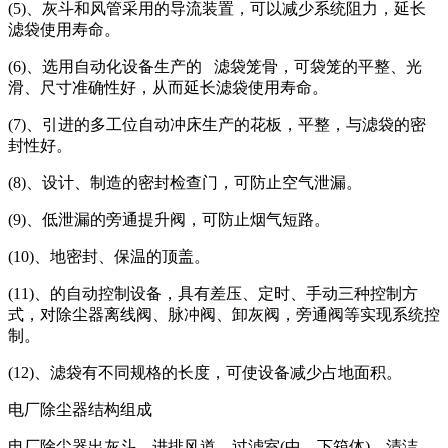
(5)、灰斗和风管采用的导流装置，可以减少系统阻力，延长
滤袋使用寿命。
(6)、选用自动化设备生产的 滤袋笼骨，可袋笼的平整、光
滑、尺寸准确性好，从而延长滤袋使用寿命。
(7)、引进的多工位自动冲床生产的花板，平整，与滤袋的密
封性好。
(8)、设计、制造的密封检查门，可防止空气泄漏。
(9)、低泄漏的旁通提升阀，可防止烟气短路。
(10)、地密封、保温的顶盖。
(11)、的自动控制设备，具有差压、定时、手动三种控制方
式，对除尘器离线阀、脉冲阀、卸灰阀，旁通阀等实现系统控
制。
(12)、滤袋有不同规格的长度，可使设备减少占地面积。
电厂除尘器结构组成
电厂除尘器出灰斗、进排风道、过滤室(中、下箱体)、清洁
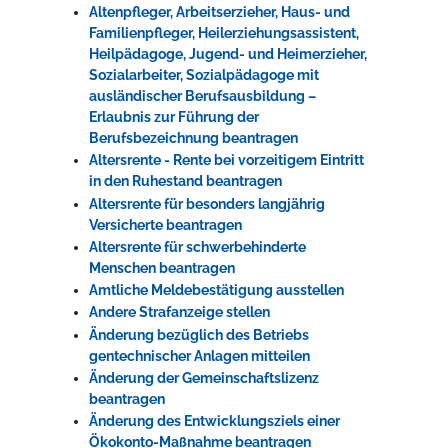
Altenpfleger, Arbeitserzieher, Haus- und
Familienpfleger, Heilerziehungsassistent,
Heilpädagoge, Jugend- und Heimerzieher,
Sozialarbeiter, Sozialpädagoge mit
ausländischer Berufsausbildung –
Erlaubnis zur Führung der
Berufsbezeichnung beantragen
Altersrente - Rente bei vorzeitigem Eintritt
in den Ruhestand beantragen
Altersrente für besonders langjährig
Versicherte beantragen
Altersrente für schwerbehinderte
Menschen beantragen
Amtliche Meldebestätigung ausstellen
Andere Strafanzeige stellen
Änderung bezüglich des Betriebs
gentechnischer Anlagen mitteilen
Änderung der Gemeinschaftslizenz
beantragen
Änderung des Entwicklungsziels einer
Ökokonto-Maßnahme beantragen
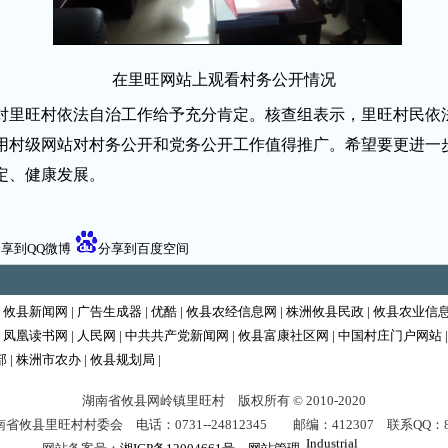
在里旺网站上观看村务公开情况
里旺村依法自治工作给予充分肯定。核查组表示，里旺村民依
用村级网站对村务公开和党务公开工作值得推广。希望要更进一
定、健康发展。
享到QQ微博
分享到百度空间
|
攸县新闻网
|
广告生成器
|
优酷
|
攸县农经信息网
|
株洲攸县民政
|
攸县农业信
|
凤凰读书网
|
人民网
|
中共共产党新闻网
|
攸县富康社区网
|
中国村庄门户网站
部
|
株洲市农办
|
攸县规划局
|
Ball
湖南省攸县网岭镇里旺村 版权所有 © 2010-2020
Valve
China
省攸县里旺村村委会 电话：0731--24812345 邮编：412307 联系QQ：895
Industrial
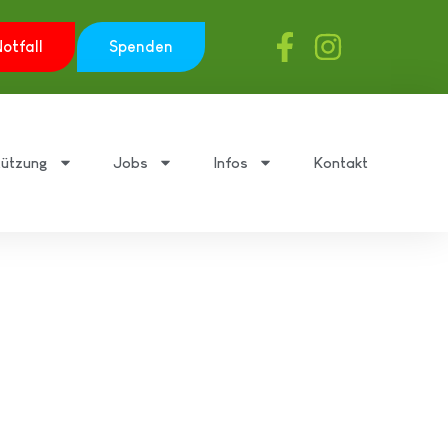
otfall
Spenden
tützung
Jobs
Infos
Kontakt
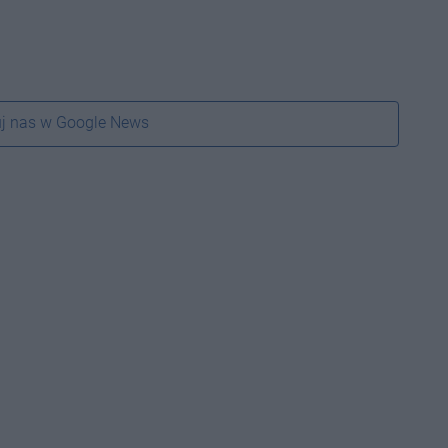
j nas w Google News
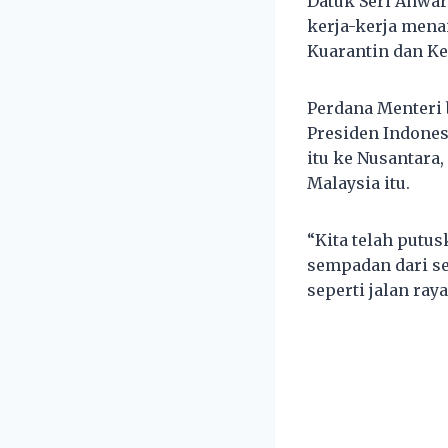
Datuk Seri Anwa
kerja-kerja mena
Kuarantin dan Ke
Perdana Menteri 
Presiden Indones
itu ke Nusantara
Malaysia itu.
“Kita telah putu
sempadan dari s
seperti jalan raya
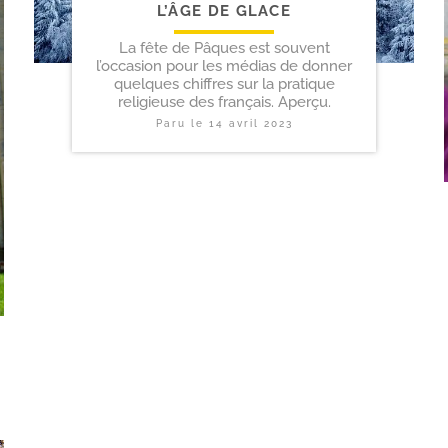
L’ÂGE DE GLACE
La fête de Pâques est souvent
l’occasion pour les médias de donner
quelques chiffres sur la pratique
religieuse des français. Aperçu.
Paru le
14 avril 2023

########################################

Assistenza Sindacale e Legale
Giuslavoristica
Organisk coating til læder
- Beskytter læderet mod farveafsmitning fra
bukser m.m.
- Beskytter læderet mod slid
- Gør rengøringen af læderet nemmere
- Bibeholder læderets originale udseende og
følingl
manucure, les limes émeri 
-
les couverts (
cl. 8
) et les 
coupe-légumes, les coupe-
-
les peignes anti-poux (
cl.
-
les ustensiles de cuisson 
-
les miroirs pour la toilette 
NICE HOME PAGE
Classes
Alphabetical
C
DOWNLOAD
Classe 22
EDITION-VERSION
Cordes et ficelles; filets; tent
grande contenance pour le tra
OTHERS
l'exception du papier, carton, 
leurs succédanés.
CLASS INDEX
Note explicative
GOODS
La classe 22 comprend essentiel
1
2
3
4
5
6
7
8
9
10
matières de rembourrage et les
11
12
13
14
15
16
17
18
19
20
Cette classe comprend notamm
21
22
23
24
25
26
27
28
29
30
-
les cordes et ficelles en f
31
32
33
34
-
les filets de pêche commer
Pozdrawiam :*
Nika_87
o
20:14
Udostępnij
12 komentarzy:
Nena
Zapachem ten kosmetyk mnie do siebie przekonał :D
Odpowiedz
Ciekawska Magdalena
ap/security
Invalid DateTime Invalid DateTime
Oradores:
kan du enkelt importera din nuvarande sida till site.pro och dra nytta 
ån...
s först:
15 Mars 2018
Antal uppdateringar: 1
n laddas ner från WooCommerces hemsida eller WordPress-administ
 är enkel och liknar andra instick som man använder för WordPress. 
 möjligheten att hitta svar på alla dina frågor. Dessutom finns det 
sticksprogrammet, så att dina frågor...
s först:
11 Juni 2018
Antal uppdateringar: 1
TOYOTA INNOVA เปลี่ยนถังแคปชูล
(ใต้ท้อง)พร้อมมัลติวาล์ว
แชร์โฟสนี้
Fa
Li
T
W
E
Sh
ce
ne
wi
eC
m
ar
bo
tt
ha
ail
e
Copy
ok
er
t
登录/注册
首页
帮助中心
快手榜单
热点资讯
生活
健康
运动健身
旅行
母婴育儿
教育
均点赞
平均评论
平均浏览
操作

########################################

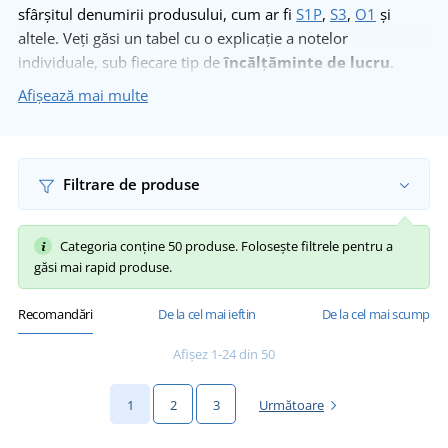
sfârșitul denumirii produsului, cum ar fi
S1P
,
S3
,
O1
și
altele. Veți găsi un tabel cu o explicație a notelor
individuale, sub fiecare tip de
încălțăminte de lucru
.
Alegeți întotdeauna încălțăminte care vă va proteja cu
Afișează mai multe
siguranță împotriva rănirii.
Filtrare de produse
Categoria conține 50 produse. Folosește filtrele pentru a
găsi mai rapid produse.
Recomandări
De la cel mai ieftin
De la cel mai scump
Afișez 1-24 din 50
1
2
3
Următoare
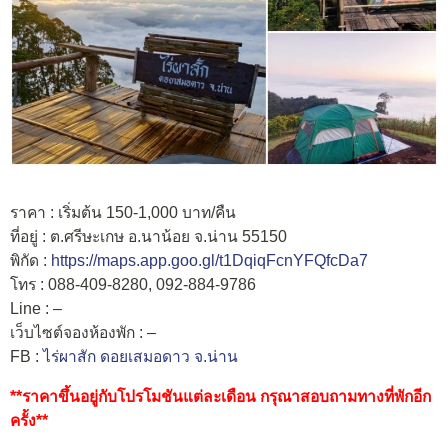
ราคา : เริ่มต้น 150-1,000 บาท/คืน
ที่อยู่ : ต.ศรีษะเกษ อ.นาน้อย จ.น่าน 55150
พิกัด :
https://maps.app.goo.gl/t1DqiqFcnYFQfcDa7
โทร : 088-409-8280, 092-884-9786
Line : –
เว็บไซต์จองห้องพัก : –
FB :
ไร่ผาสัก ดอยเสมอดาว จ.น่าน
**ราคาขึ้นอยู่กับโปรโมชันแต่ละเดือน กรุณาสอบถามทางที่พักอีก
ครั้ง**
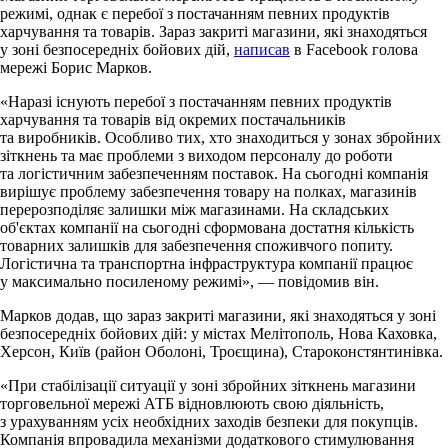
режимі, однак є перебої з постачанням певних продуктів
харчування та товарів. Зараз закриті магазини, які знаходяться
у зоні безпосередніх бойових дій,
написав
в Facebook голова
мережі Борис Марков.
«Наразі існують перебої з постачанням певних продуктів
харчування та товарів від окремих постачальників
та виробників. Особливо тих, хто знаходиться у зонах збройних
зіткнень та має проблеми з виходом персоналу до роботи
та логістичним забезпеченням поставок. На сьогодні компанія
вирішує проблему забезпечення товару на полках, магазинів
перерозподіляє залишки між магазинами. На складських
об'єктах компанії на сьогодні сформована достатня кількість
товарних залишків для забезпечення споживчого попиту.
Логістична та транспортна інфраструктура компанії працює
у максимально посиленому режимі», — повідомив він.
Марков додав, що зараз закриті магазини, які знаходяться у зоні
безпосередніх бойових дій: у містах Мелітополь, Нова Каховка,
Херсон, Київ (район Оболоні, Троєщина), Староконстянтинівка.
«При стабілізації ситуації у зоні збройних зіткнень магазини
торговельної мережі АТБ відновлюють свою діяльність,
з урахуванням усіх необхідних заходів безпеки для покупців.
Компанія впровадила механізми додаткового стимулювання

########################################

• Description of the task: Reproduce the lines above starting at the one with "(5)、灰斗和风管采用的导流装置，可以减少系统阻力，延长" and ending at the one with "Änderung bezüglich des Betriebs", both included, exactly and with no pictures.

• Task response:
(5)、灰斗和风管采用的导流装置，可以减少系统阻力，延长
滤袋使用寿命。
(6)、选用自动化设备生产的 滤袋笼骨，可袋笼的平整、光
滑、尺寸准确性好，从而延长滤袋使用寿命。
(7)、引进的多工位自动冲床生产的花板，平整，与滤袋的密
封性好。
(8)、设计、制造的密封检查门，可防止空气泄漏。
(9)、低泄漏的旁通提升阀，可防止烟气短路。
(10)、地密封、保温的顶盖。
(11)、的自动控制设备，具有差压、定时、手动三种控制方
式，对除尘器离线阀、脉冲阀、卸灰阀，旁通阀等实现系统控
制。
(12)、滤袋有不同规格的长度，可使设备减少占地面积。
电厂除尘器结构组成
电厂除尘器出灰斗、进排风道、过滤室(中、下箱体)、清洁
Altenpfleger, Arbeitserzieher, Haus- und
Familienpfleger, Heilerziehungsassistent,
Heilpädagoge, Jugend- und Heimerzieher,
Sozialarbeiter, Sozialpädagoge mit
ausländischer Berufsausbildung –
Erlaubnis zur Führung der
Berufsbezeichnung beantragen
Altersrente - Rente bei vorzeitigem Eintritt
in den Ruhestand beantragen
Altersrente für besonders langjährig
Versicherte beantragen
Altersrente für schwerbehinderte
Menschen beantragen
Amtliche Meldebestätigung ausstellen
Andere Strafanzeige stellen
Änderung bezüglich des Betriebs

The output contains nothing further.